# Work instructions
Only the pictures are to be dropped; the rest of the data below is to be duplicated exactly.
________
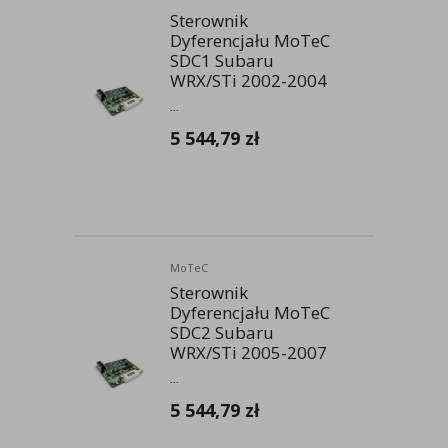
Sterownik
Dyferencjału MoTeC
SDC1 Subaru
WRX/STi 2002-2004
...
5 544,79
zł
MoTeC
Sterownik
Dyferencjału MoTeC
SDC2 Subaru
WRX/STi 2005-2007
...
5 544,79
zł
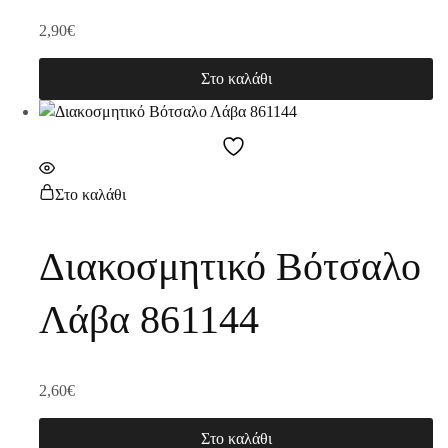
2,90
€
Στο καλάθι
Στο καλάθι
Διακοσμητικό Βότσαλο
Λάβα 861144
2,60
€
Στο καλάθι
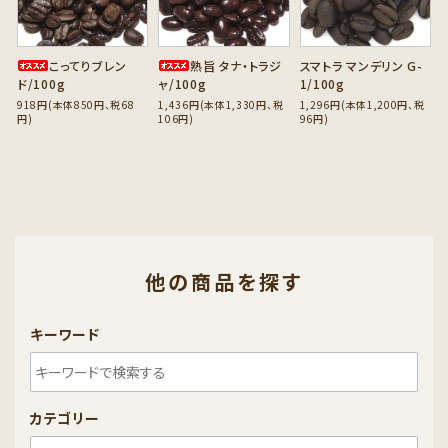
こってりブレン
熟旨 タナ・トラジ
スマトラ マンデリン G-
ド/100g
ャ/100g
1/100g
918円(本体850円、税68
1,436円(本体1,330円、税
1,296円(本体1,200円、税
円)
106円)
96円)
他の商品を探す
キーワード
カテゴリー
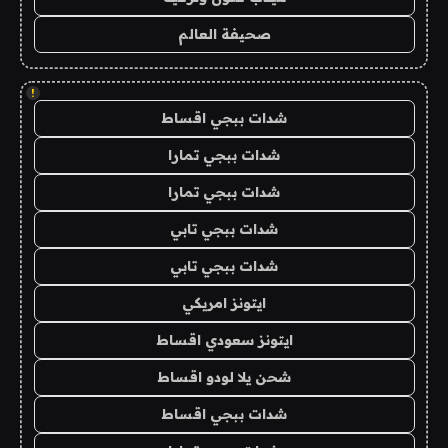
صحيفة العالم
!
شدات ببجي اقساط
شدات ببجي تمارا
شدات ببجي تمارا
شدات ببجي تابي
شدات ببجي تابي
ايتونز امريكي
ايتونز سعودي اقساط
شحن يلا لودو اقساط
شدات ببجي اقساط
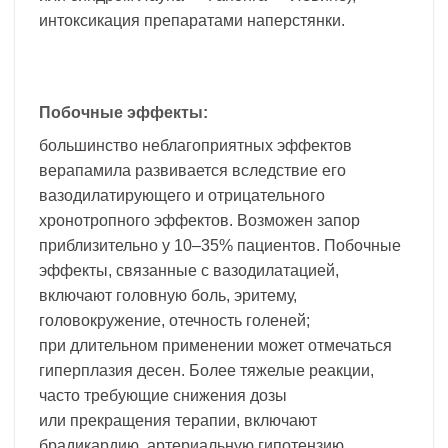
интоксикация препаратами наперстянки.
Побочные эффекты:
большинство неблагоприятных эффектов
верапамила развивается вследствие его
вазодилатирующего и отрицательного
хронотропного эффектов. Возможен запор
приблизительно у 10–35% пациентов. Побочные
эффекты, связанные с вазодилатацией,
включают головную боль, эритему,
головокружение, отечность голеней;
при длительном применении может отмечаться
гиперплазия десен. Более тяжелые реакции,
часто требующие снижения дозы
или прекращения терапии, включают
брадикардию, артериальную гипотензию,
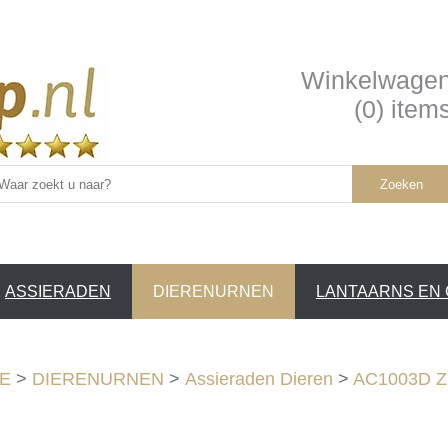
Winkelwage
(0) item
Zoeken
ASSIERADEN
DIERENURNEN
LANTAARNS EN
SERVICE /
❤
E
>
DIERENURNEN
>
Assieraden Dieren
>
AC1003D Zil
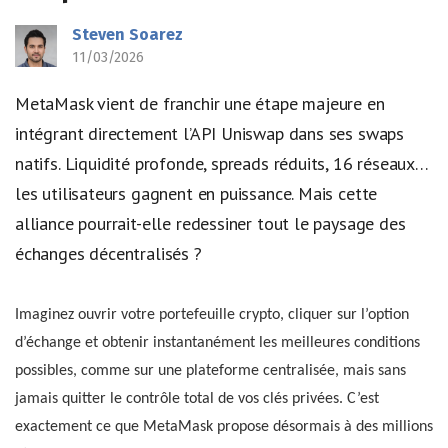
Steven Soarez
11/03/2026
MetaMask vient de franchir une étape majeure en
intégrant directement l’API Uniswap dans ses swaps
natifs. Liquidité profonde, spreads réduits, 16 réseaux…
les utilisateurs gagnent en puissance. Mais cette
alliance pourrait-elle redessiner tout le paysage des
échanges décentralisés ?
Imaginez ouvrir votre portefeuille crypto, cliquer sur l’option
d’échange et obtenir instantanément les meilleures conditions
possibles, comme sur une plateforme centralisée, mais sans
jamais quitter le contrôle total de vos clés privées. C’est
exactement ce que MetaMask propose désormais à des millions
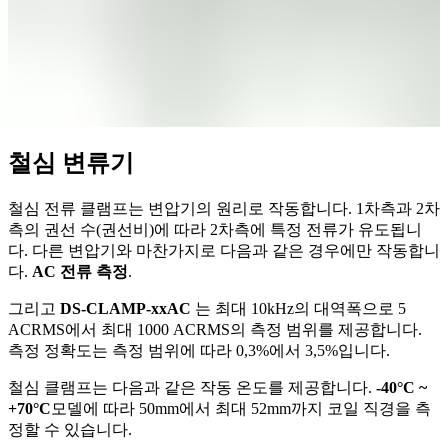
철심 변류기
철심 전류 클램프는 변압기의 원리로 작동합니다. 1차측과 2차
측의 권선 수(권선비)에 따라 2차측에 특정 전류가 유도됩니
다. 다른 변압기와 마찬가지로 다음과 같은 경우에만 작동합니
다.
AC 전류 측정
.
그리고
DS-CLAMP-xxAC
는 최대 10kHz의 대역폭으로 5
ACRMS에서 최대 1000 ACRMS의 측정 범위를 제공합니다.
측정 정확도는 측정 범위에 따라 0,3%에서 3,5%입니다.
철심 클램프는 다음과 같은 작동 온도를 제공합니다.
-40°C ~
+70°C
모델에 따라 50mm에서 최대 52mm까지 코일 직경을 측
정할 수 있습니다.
________
# Exercise response
Sterownik
Dyferencjału MoTeC
SDC1 Subaru
WRX/STi 2002-2004
...
5 544,79
zł
MoTeC
Sterownik
Dyferencjału MoTeC
SDC2 Subaru
WRX/STi 2005-2007
...
5 544,79
zł
2,90
€
Στο καλάθι
Στο καλάθι
Διακοσμητικό Βότσαλο
Λάβα 861144
2,60
€
Στο καλάθι
こってりブレン
熟旨 タナ・トラジ
スマトラ マンデリン G-
ド/100g
ャ/100g
1/100g
918円(本体850円、税68
1,436円(本体1,330円、税
1,296円(本体1,200円、税
円)
106円)
96円)
他の商品を探す
キーワード
カテゴリー
صحيفة العالم
!
شدات ببجي اقساط
شدات ببجي تمارا
شدات ببجي تمارا
شدات ببجي تابي
شدات ببجي تابي
ايتونز امريكي
ايتونز سعودي اقساط
شحن يلا لودو اقساط
شدات ببجي اقساط
интоксикация препаратами наперстянки.
Побочные эффекты:
большинство неблагоприятных эффектов
верапамила развивается вследствие его
вазодилатирующего и отрицательного
хронотропного эффектов. Возможен запор
приблизительно у 10–35% пациентов. Побочные
эффекты, связанные с вазодилатацией,
включают головную боль, эритему,
головокружение, отечность голеней;
при длительном применении может отмечаться
гиперплазия десен. Более тяжелые реакции,
часто требующие снижения дозы
или прекращения терапии, включают
брадикардию, артериальную гипотензию,
Winkelwage
(0) item
Zoeken
ASSIERADEN
DIERENURNEN
LANTAARNS EN
SERVICE /
❤
E
>
DIERENURNEN
>
Assieraden Dieren
>
AC1003D Zil
Steven Soarez
11/03/2026
MetaMask vient de franchir une étape majeure en
intégrant directement l’API Uniswap dans ses swaps
natifs. Liquidité profonde, spreads réduits, 16 réseaux…
les utilisateurs gagnent en puissance. Mais cette
alliance pourrait-elle redessiner tout le paysage des
échanges décentralisés ?
Imaginez ouvrir votre portefeuille crypto, cliquer sur l’option
d’échange et obtenir instantanément les meilleures conditions
possibles, comme sur une plateforme centralisée, mais sans
jamais quitter le contrôle total de vos clés privées. C’est
exactement ce que MetaMask propose désormais à des millions
철심 변류기
철심 전류 클램프는 변압기의 원리로 작동합니다. 1차측과 2차
측의 권선 수(권선비)에 따라 2차측에 특정 전류가 유도됩니
다. 다른 변압기와 마찬가지로 다음과 같은 경우에만 작동합니
다.
AC 전류 측정
.
그리고
DS-CLAMP-xxAC
는 최대 10kHz의 대역폭으로 5
ACRMS에서 최대 1000 ACRMS의 측정 범위를 제공합니다.
측정 정확도는 측정 범위에 따라 0,3%에서 3,5%입니다.
철심 클램프는 다음과 같은 작동 온도를 제공합니다.
-40°C ~
+70°C
모델에 따라 50mm에서 최대 52mm까지 코일 직경을 측
정할 수 있습니다.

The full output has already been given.